Recursive impplementation:

public TreeNode findAncestor(TreeNode current, TreeNode nodeX, TreeNode nodeY) {
    if (current == null) return null;
    
    int larger = Math.max(nodeX.val, nodeY.val);
    int smaller = Math.min(nodeX.val, nodeY.val);
    
    if (current.val > larger) {
        return findAncestor(current.left, nodeX, nodeY);
    } else if (current.val < smaller) {
        return findAncestor(current.right, nodeX, nodeY);
    }
    return current;
}

Iterative approach:

public TreeNode findAncestorIterative(TreeNode current, TreeNode nodeX, TreeNode nodeY) {
    while (current != null) {
        int larger = Math.max(nodeX.val, nodeY.val);
        int smaller = Math.min(nodeX.val, nodeY.val);
        
        if (current.val > larger) {
            current = current.left;
        } else if (current.val < smaller) {
            current = current.right;
        } else {
            break;
        }
    }
    return current;
}

Trees with Parent References

When nodes maintain parent pointers, transform the problem into finding the intersection of two linked lists. Each path from a node to the root forms a reverse-linked list structure.
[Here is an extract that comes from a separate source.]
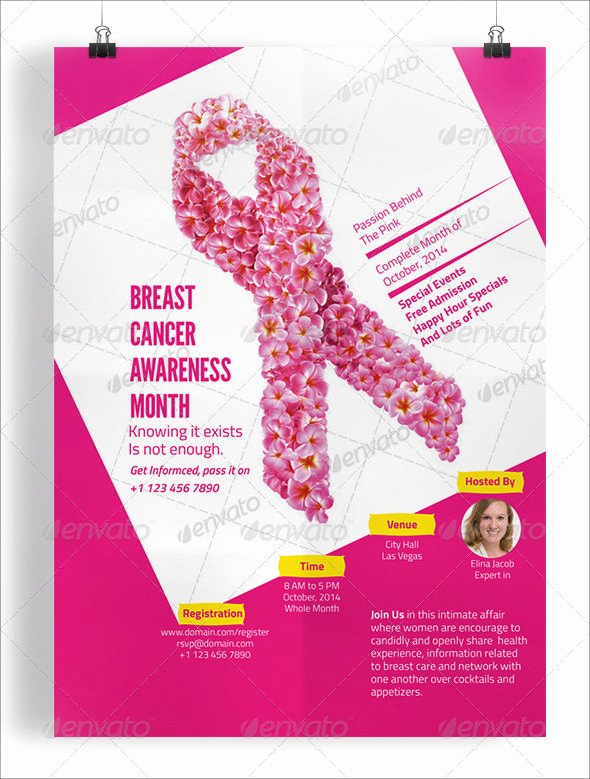 The width and height of the screenshot is (590, 779). In order to click on binder clips in this screenshot , I will do `click(100, 46)`, `click(496, 47)`.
Calculate depths to align starting positions, then advance both pointers until convergence:

class NodeWithParent {
    NodeWithParent parent, left, right;
}

public NodeWithParent findCommonAncestor(NodeWithParent root, 
                                         NodeWithParent alpha, 
                                         NodeWithParent beta) {
    int depthAlpha = calculateDepth(alpha);
    int depthBeta = calculateDepth(beta);
    
    NodeWithParent deeper = (depthAlpha > depthBeta) ? alpha : beta;
    NodeWithParent shallower = (depthAlpha > depthBeta) ? beta : alpha;
    int difference = Math.abs(depthAlpha - depthBeta);
    
    while (difference-- > 0) {
        deeper = deeper.parent;
    }
    
    while (deeper != shallower) {
        deeper = deeper.parent;
        shallower = shallower.parent;
    }
    return deeper;
}

private int calculateDepth(NodeWithParent node) {
    int count = 0;
    while (node != null) {
        node = node.parent;
        count++;
    }
    return count;
}

Standard Binary Tree (Guaranteed Existence)
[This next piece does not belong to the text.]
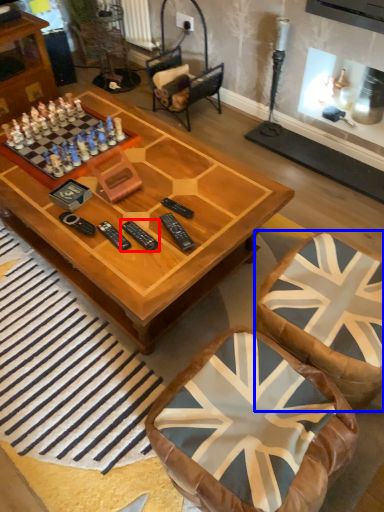 Question: Which object is closer to the camera taking this photo, remote (highlighted by a red box) or swivel chair (highlighted by a blue box)?

Choices:
 (A) remote
 (B) swivel chair

Answer: (B) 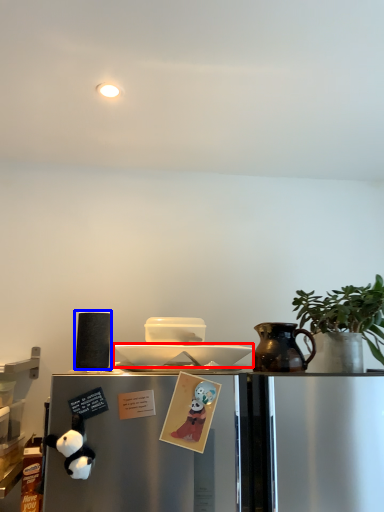 Question: Which of the following is the farthest to the observer, plate (highlighted by a red box) or appliance (highlighted by a blue box)?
For general binary trees without parent references, employ post-order traversal. When targets appear in different subtrees of the current node, or one equals the current node, that node represents the lowest common ancestor.
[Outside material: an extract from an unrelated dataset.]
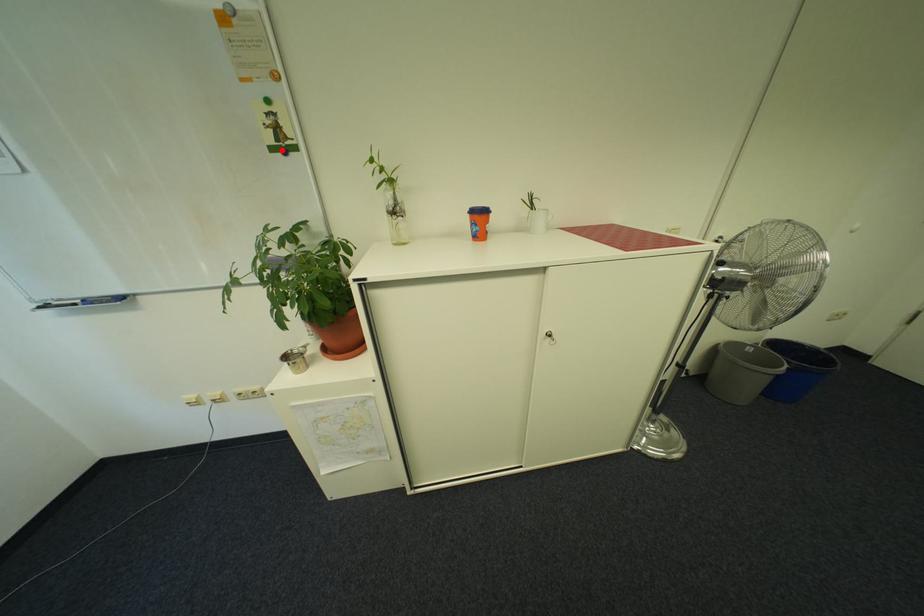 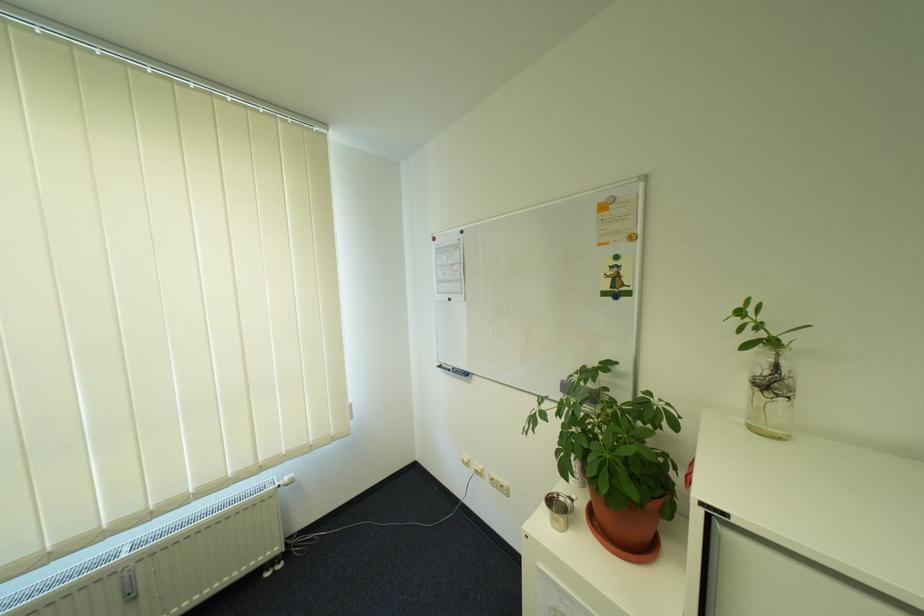 Question: I am providing you with two images of the same scene from different viewpoints. A red point is marked on the first image. Is the red point's position out of view in image 2?

Choices:
 (A) Yes
 (B) No

Answer: (B)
public TreeNode locateAncestor(TreeNode current, TreeNode targetA, TreeNode targetB) {
    if (current == null || current == targetA || current == targetB) {
        return current;
    }
    
    TreeNode leftResult = locateAncestor(current.left, targetA, targetB);
    TreeNode rightResult = locateAncestor(current.right, targetA, targetB);
    
    if (leftResult != null && rightResult != null) {
        return current;
    }
    return (leftResult != null) ? leftResult : rightResult;
}

Standard Binary Tree with Existence Validation

When nodes might not exist in the tree, track existence flags during traversal to prevent false positives.

class SearchResult {
    boolean hasFirst, hasSecond;
    TreeNode ancestor;
    
    SearchResult(boolean first, boolean second, TreeNode node) {
        this.hasFirst = first;
        this.hasSecond = second;
        this.ancestor = node;
    }
}

public TreeNode verifyAndFind(TreeNode root, TreeNode first, TreeNode second) {
    SearchResult outcome = traverse(root, first, second);
    return (outcome.hasFirst && outcome.hasSecond) ? outcome.ancestor : null;
}

private SearchResult traverse(TreeNode current, TreeNode first, TreeNode second) {
    if (current == null) {
        return new SearchResult(false, false, null);
    }
    
    SearchResult leftData = traverse(current.left, first, second);
    SearchResult rightData = traverse(current.right, first, second);
    
    boolean foundFirst = leftData.hasFirst || rightData.hasFirst || current == first;
    boolean foundSecond = leftData.hasSecond || rightData.hasSecond || current == second;
    
    if (current == first || current == second) {
        return new SearchResult(foundFirst, foundSecond, current);
    }
    
    if (leftData.ancestor != null && rightData.ancestor != null) {
        return new SearchResult(foundFirst, foundSecond, current);
    }
    
    TreeNode validAncestor = (leftData.ancestor != null) ? leftData.ancestor : rightData.ancestor;
    return new SearchResult(foundFirst, foundSecond, validAncestor);
}

Alternative approach using explicit subtree coverage checks:

public TreeNode findWithValidation(TreeNode root, TreeNode alpha, TreeNode beta) {
    if (!existsInSubtree(root, alpha) || !existsInSubtree(root, beta)) {
        return null;
    }
    return findHelper(root, alpha, beta);
}

private boolean existsInSubtree(TreeNode current, TreeNode target) {
    if (current == null) return false;
    if (current == target) return true;
    return existsInSubtree(current.left, target) || existsInSubtree(current.right, target);
}

private TreeNode findHelper(TreeNode current, TreeNode alpha, TreeNode beta) {
    if (current == null || current == alpha || current == beta) return current;
    
    boolean alphaInLeft = existsInSubtree(current.left, alpha);
    boolean betaInLeft = existsInSubtree(current.left, beta);
    
    if (alphaInLeft != betaInLeft) return current;
    
    TreeNode nextBranch = alphaInLeft ? current.left : current.right;
    return findHelper(nextBranch, alpha, beta);
}